Dr. Fraser’s study suggests that when Neptune migrated from 20 AU to its present location, at 30 AU, it did so with a gentle, slow, peacefulness–a dignified calm voyage, unlike the invading rampage of a violent bully. One AU (astronomical unit) is equivalent to Earth’s average distance from our Sun, which is 93,000,000 miles. This gentle march of the beautiful, blue, and banded ice giant planet, allowed the delicate, fragile, and loosely bound blue binaries to be tenderly nudged out to a similar distance, where they are observed today. This smooth and peaceful migration enabled the blue binaries to make their long journey, into the outer limits, without being torn apart into two separate single objects.

“This research has opened the window to new aspects of understanding the early stages of planet growth. We now have a solid handle on how and where these blue binaries originated,” Dr. Fraser explained in an April 4, 2017 Queen’s University Press Release.

“There has been some evidence around how Neptune moved outwards to 30 AU. Our hypothesis about how these blue binaries came to be where they are requires that Neptune’s migration was largely a smooth and calm movement,” he added.

Dr. Schwamb also explained in the Queen’s University Press Release that “This novel program uses two world-class telescopes: the Gemini-North and Canada-France-Hawaii telescopes, simultaneously. In doing so, we are able to gather comprehensive spectral information spanning the ultra-violet, optical, and near-infrared wavelength ranges. Without this program and the partners involved, this major research breakthrough would not have been possible.”

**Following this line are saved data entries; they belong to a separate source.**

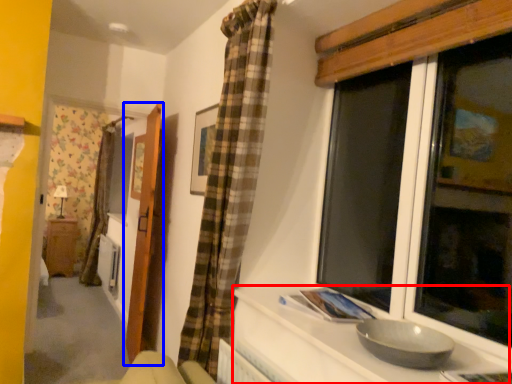 Question: Which object appears closest to the camera in this image, counter top (highlighted by a red box) or door (highlighted by a blue box)?

Choices:
 (A) counter top
 (B) door

Answer: (A) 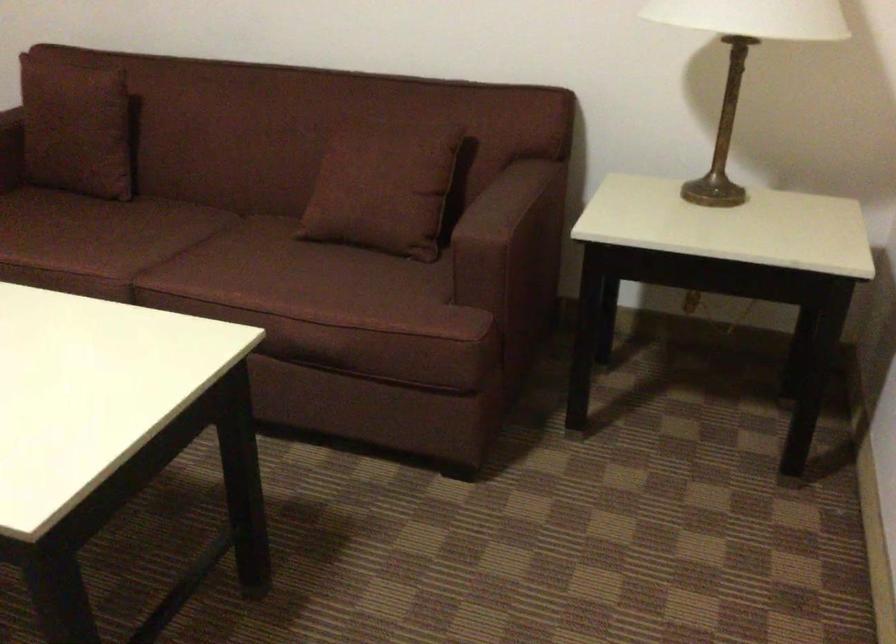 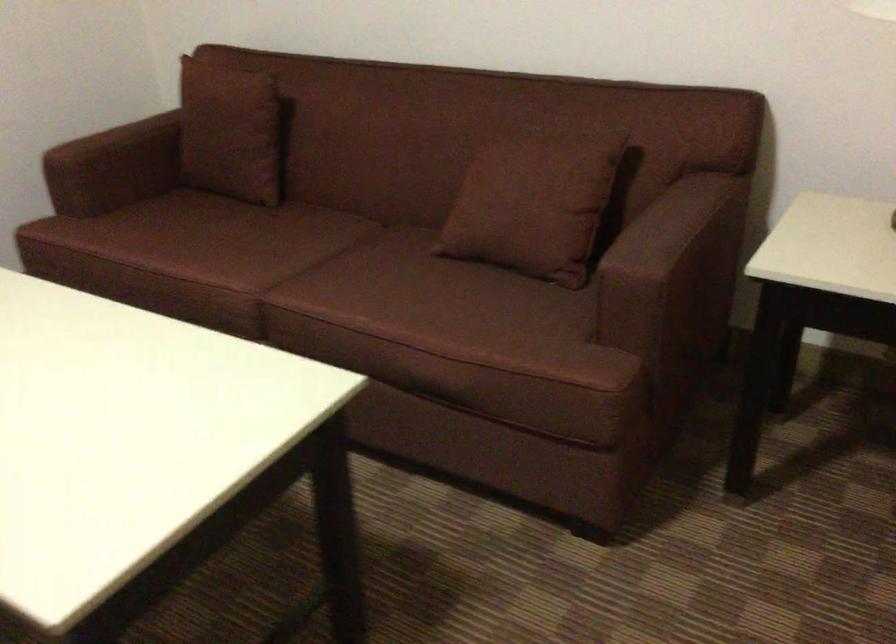 Which direction would the cameraman need to move to produce the second image?

The cameraman walked toward right, forward. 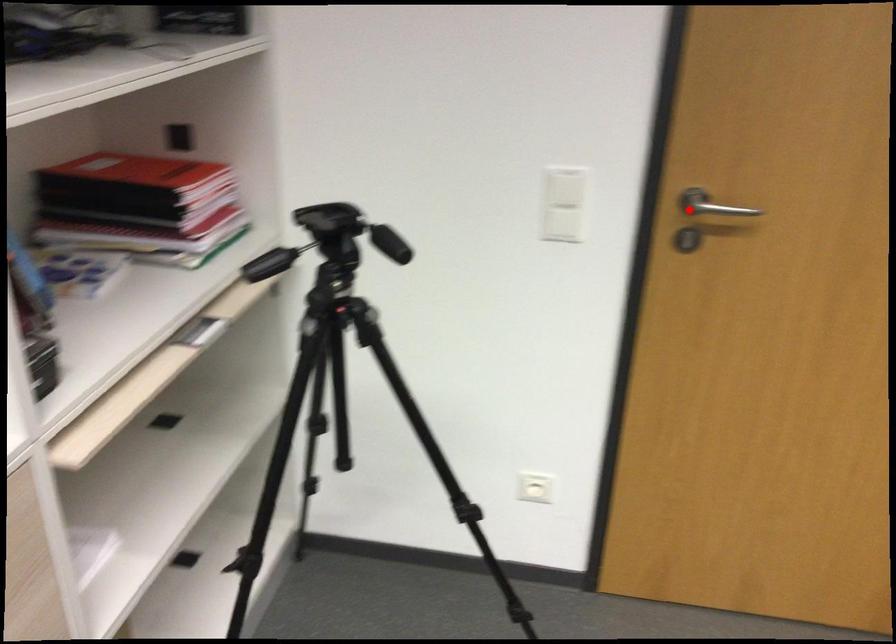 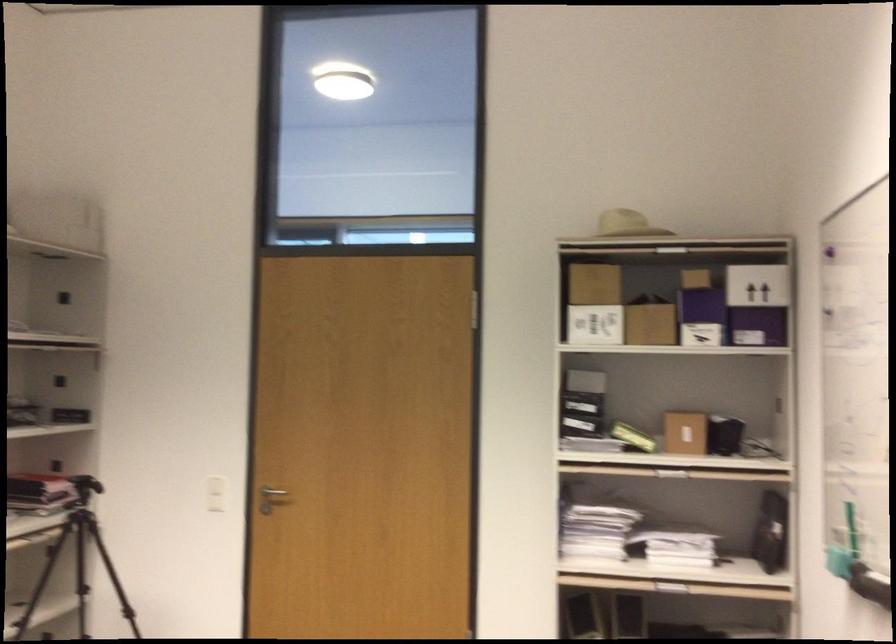 Where in the second image is the point corresponding to the highlighted location from the first image?

(272, 491) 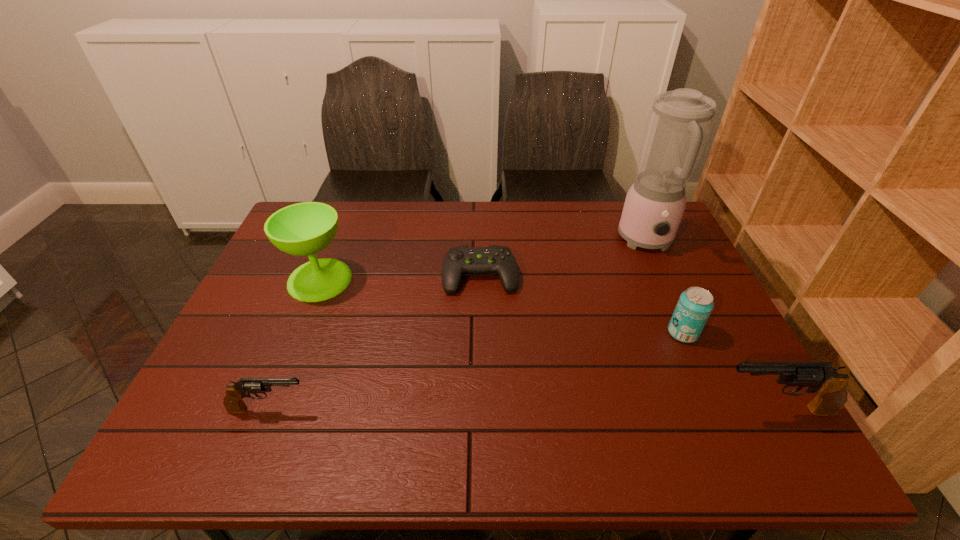 To ensure equal spacing by inserting another gun among them, please point out a vacant spot for this new gun. Please provide its 2D coordinates. Your answer should be formatted as a tuple, i.e. [(x, y)], where the tuple contains the x and y coordinates of a point satisfying the conditions above.

[(521, 409)] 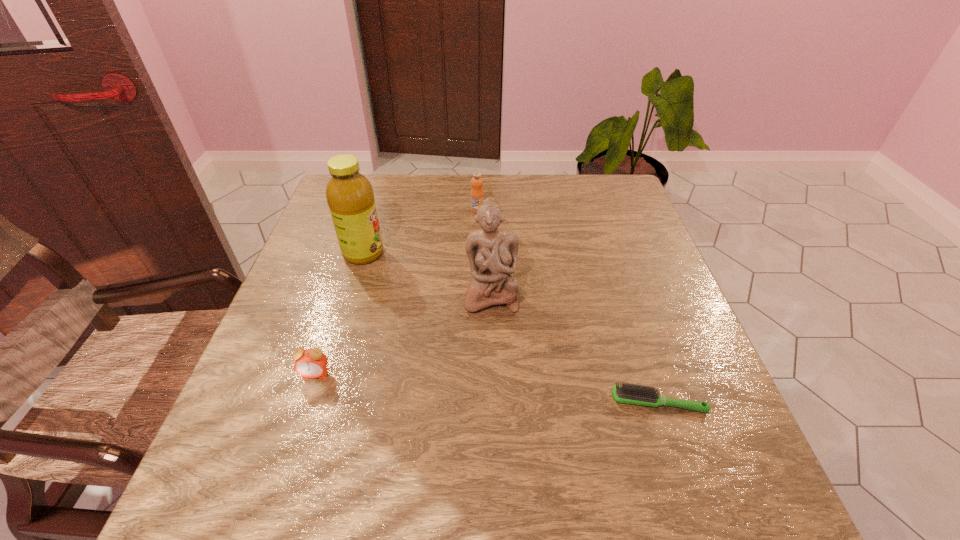 Locate an element on the screen. Image resolution: width=960 pixels, height=540 pixels. free space that satisfies the following two spatial constraints: 1. on the front label of the nearest object; 2. on the right side of the farthest object is located at coordinates (476, 402).

At what (x,y) coordinates should I click in order to perform the action: click on blank space that satisfies the following two spatial constraints: 1. on the front label of the farthest object; 2. on the front label of the second farthest object. Please return your answer as a coordinate pair (x, y). This screenshot has height=540, width=960. Looking at the image, I should click on (477, 253).

Identify the location of vacant space that satisfies the following two spatial constraints: 1. on the front label of the nearest object; 2. on the right side of the third tallest object. (476, 402). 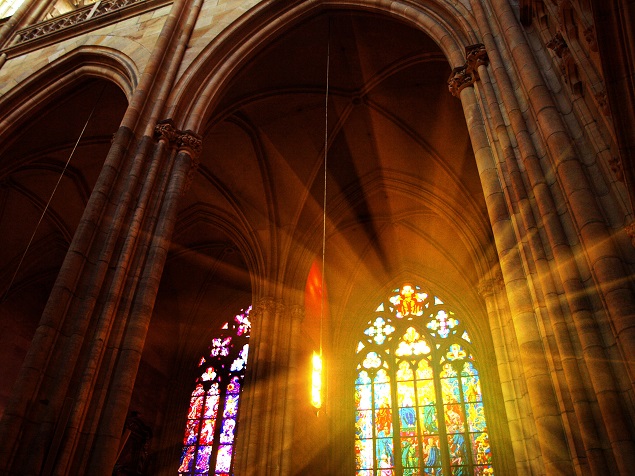 Where is `ornate brown wood between stained glass windows`? ornate brown wood between stained glass windows is located at coordinates (270, 431), (315, 442), (358, 280), (284, 289). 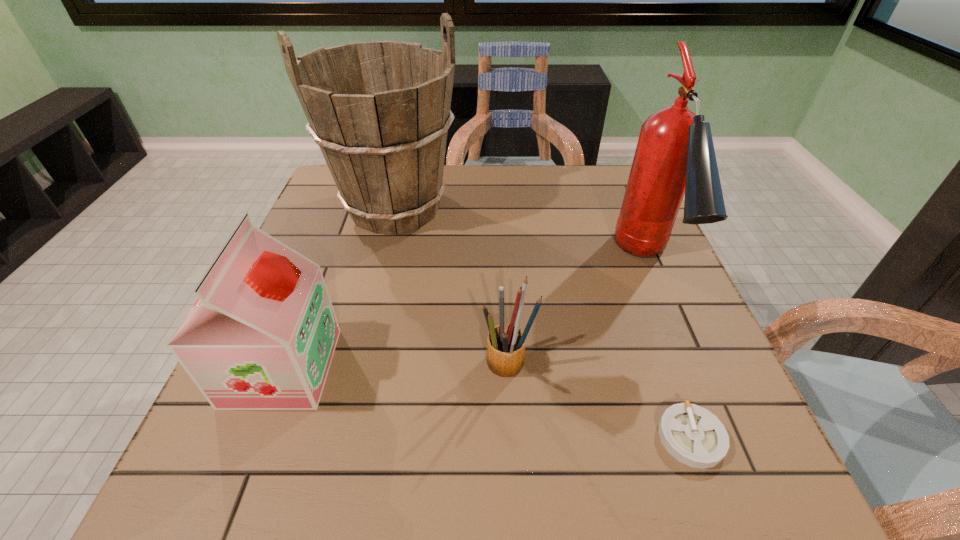 In the image, there is a desktop. At what (x,y) coordinates should I click in order to perform the action: click on vacant space at the near edge. Please return your answer as a coordinate pair (x, y). Looking at the image, I should click on (298, 461).

At what (x,y) coordinates should I click in order to perform the action: click on vacant space at the left edge of the desktop. Please return your answer as a coordinate pair (x, y). This screenshot has height=540, width=960. Looking at the image, I should click on (298, 241).

In the image, there is a desktop. Where is `vacant space at the right edge`? vacant space at the right edge is located at coordinates (676, 384).

You are a GUI agent. You are given a task and a screenshot of the screen. Output one action in this format:
    pyautogui.click(x=<x>, y=<y>)
    Task: Click on the vacant region at the near left corner of the desktop
    
    Given the screenshot: What is the action you would take?
    pyautogui.click(x=274, y=495)

Identify the location of vacant space at the far right corner of the desktop. The width and height of the screenshot is (960, 540). (583, 190).

What are the coordinates of `vacant area at the near right corner` in the screenshot? It's located at (738, 494).

Where is `free space between the pencil box and the ashtray`? free space between the pencil box and the ashtray is located at coordinates (600, 401).

Locate an element on the screen. The image size is (960, 540). free space between the ashtray and the fire extinguisher is located at coordinates (669, 350).

This screenshot has height=540, width=960. In order to click on empty space between the soya milk and the ashtray in this screenshot , I will do `click(487, 402)`.

Locate an element on the screen. free spot between the fourth tallest object and the bucket is located at coordinates (452, 287). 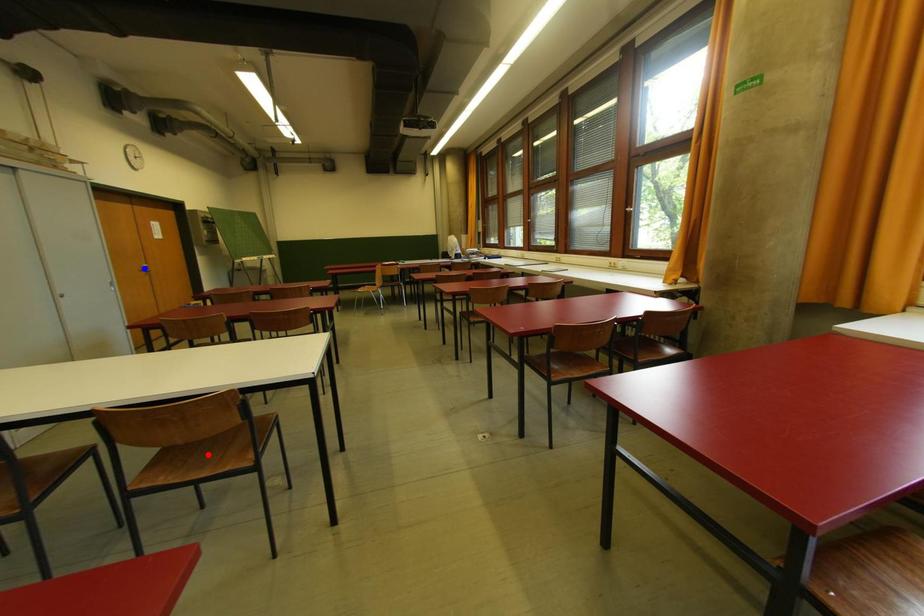 Question: Which of the two points in the image is closer to the camera?

Choices:
 (A) Blue point is closer.
 (B) Red point is closer.

Answer: (B)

“Working closely together, Gemini North and the Canada-France-Hawaii telescopes coordinated their movements to observe the Col-OSSOS Kuiper Belt Objects at nearly the same time,” Dr. Schwamb added.

The simultaneous observations on Mauna Kea enabled the team of astronomers to measure the light emanating from the same side of the Kuiper Belt Object. This eliminated one of the most perplexing difficulties in studying Solar System bodies that rotate.

Dr. Todd Burdullis, QSO operations specialist at CFHT, who helped to co-ordinate the observations, commented in the April 4, 2017 Queen’s University Press Release that “Facilitating the simultaneous observations with the Col-OSSOS team and Gemini Observatory was challenging, but paved the way for a greater understanding of the origins of these blue binaries. In tandem, the two facilities observed all the colors of the outer Solar System for the Col-OSSOS team.